[Collected data]
◇ ◇ ◇
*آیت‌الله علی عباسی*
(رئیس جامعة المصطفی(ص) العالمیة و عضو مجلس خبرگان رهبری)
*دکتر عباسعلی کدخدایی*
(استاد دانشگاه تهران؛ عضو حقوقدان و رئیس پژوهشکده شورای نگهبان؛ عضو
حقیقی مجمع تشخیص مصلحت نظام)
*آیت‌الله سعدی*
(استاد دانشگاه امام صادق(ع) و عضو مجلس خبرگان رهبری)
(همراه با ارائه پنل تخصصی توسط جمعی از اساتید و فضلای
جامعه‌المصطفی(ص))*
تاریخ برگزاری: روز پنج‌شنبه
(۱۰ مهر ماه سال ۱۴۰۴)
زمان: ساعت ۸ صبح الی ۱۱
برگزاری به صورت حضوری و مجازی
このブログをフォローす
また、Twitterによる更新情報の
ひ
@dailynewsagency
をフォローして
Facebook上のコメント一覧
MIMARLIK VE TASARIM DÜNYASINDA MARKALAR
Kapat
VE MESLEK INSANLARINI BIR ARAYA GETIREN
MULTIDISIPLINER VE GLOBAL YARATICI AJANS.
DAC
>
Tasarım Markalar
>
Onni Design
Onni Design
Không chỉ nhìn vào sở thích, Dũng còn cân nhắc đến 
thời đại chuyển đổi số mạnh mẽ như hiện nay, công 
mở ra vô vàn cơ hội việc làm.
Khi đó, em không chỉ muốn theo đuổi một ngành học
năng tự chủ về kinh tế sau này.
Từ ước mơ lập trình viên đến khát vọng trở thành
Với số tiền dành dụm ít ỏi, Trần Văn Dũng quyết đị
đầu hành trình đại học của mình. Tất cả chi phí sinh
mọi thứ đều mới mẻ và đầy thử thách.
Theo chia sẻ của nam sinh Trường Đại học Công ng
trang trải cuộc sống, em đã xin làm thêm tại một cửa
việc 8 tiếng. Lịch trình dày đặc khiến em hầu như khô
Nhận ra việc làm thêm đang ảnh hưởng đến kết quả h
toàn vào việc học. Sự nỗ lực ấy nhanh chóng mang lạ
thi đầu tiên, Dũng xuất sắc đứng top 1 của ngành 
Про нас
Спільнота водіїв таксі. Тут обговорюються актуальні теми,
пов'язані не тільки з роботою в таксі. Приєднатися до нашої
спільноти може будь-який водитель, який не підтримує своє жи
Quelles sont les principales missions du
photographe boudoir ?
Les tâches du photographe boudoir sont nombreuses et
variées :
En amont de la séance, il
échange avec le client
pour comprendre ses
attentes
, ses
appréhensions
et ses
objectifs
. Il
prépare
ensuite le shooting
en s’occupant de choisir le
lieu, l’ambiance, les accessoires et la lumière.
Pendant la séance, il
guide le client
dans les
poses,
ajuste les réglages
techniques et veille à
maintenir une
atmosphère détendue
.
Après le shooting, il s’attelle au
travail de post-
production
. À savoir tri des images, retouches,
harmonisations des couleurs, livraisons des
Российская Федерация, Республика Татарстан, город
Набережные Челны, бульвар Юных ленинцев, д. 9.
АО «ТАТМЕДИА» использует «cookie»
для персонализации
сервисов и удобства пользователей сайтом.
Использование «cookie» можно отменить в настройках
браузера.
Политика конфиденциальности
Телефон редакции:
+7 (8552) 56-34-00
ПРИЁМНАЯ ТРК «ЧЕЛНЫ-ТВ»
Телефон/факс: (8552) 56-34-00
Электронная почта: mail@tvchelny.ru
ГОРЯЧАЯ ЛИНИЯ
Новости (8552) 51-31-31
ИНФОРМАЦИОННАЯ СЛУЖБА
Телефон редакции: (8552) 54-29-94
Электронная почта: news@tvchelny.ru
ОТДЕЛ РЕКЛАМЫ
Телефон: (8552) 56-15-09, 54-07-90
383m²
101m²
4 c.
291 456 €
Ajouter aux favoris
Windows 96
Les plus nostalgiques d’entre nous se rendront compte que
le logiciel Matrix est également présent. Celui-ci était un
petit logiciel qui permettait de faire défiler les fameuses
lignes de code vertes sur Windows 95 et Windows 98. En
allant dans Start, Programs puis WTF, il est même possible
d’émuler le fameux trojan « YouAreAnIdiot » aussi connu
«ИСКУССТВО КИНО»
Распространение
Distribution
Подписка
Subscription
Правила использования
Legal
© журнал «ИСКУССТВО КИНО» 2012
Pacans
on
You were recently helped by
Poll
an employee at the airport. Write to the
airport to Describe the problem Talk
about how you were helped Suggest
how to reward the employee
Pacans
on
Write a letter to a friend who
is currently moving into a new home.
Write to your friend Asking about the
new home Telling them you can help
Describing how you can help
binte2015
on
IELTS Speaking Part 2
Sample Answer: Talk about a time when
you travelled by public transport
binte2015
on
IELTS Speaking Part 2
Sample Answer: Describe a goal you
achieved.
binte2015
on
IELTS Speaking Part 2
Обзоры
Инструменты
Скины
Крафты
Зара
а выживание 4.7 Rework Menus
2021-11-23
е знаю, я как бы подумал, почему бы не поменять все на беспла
◇ ◇ ◇
### TASK INSTRUCTIONS:
Give back all the data exactly as written.

### ANSWER FOR THE TASK:
*آیت‌الله علی عباسی*
(رئیس جامعة المصطفی(ص) العالمیة و عضو مجلس خبرگان رهبری)
*دکتر عباسعلی کدخدایی*
(استاد دانشگاه تهران؛ عضو حقوقدان و رئیس پژوهشکده شورای نگهبان؛ عضو
حقیقی مجمع تشخیص مصلحت نظام)
*آیت‌الله سعدی*
(استاد دانشگاه امام صادق(ع) و عضو مجلس خبرگان رهبری)
(همراه با ارائه پنل تخصصی توسط جمعی از اساتید و فضلای
جامعه‌المصطفی(ص))*
تاریخ برگزاری: روز پنج‌شنبه
(۱۰ مهر ماه سال ۱۴۰۴)
زمان: ساعت ۸ صبح الی ۱۱
برگزاری به صورت حضوری و مجازی
このブログをフォローす
また、Twitterによる更新情報の
ひ
@dailynewsagency
をフォローして
Facebook上のコメント一覧
MIMARLIK VE TASARIM DÜNYASINDA MARKALAR
Kapat
VE MESLEK INSANLARINI BIR ARAYA GETIREN
MULTIDISIPLINER VE GLOBAL YARATICI AJANS.
DAC
>
Tasarım Markalar
>
Onni Design
Onni Design
Không chỉ nhìn vào sở thích, Dũng còn cân nhắc đến 
thời đại chuyển đổi số mạnh mẽ như hiện nay, công 
mở ra vô vàn cơ hội việc làm.
Khi đó, em không chỉ muốn theo đuổi một ngành học
năng tự chủ về kinh tế sau này.
Từ ước mơ lập trình viên đến khát vọng trở thành
Với số tiền dành dụm ít ỏi, Trần Văn Dũng quyết đị
đầu hành trình đại học của mình. Tất cả chi phí sinh
mọi thứ đều mới mẻ và đầy thử thách.
Theo chia sẻ của nam sinh Trường Đại học Công ng
trang trải cuộc sống, em đã xin làm thêm tại một cửa
việc 8 tiếng. Lịch trình dày đặc khiến em hầu như khô
Nhận ra việc làm thêm đang ảnh hưởng đến kết quả h
toàn vào việc học. Sự nỗ lực ấy nhanh chóng mang lạ
thi đầu tiên, Dũng xuất sắc đứng top 1 của ngành 
Про нас
Спільнота водіїв таксі. Тут обговорюються актуальні теми,
пов'язані не тільки з роботою в таксі. Приєднатися до нашої
спільноти може будь-який водитель, який не підтримує своє жи
Quelles sont les principales missions du
photographe boudoir ?
Les tâches du photographe boudoir sont nombreuses et
variées :
En amont de la séance, il
échange avec le client
pour comprendre ses
attentes
, ses
appréhensions
et ses
objectifs
. Il
prépare
ensuite le shooting
en s’occupant de choisir le
lieu, l’ambiance, les accessoires et la lumière.
Pendant la séance, il
guide le client
dans les
poses,
ajuste les réglages
techniques et veille à
maintenir une
atmosphère détendue
.
Après le shooting, il s’attelle au
travail de post-
production
. À savoir tri des images, retouches,
harmonisations des couleurs, livraisons des
Российская Федерация, Республика Татарстан, город
Набережные Челны, бульвар Юных ленинцев, д. 9.
АО «ТАТМЕДИА» использует «cookie»
для персонализации
сервисов и удобства пользователей сайтом.
Использование «cookie» можно отменить в настройках
браузера.
Политика конфиденциальности
Телефон редакции:
+7 (8552) 56-34-00
ПРИЁМНАЯ ТРК «ЧЕЛНЫ-ТВ»
Телефон/факс: (8552) 56-34-00
Электронная почта: mail@tvchelny.ru
ГОРЯЧАЯ ЛИНИЯ
Новости (8552) 51-31-31
ИНФОРМАЦИОННАЯ СЛУЖБА
Телефон редакции: (8552) 54-29-94
Электронная почта: news@tvchelny.ru
ОТДЕЛ РЕКЛАМЫ
Телефон: (8552) 56-15-09, 54-07-90
383m²
101m²
4 c.
291 456 €
Ajouter aux favoris
Windows 96
Les plus nostalgiques d’entre nous se rendront compte que
le logiciel Matrix est également présent. Celui-ci était un
petit logiciel qui permettait de faire défiler les fameuses
lignes de code vertes sur Windows 95 et Windows 98. En
allant dans Start, Programs puis WTF, il est même possible
d’émuler le fameux trojan « YouAreAnIdiot » aussi connu
«ИСКУССТВО КИНО»
Распространение
Distribution
Подписка
Subscription
Правила использования
Legal
© журнал «ИСКУССТВО КИНО» 2012
Pacans
on
You were recently helped by
Poll
an employee at the airport. Write to the
airport to Describe the problem Talk
about how you were helped Suggest
how to reward the employee
Pacans
on
Write a letter to a friend who
is currently moving into a new home.
Write to your friend Asking about the
new home Telling them you can help
Describing how you can help
binte2015
on
IELTS Speaking Part 2
Sample Answer: Talk about a time when
you travelled by public transport
binte2015
on
IELTS Speaking Part 2
Sample Answer: Describe a goal you
achieved.
binte2015
on
IELTS Speaking Part 2
Обзоры
Инструменты
Скины
Крафты
Зара
а выживание 4.7 Rework Menus
2021-11-23
е знаю, я как бы подумал, почему бы не поменять все на беспла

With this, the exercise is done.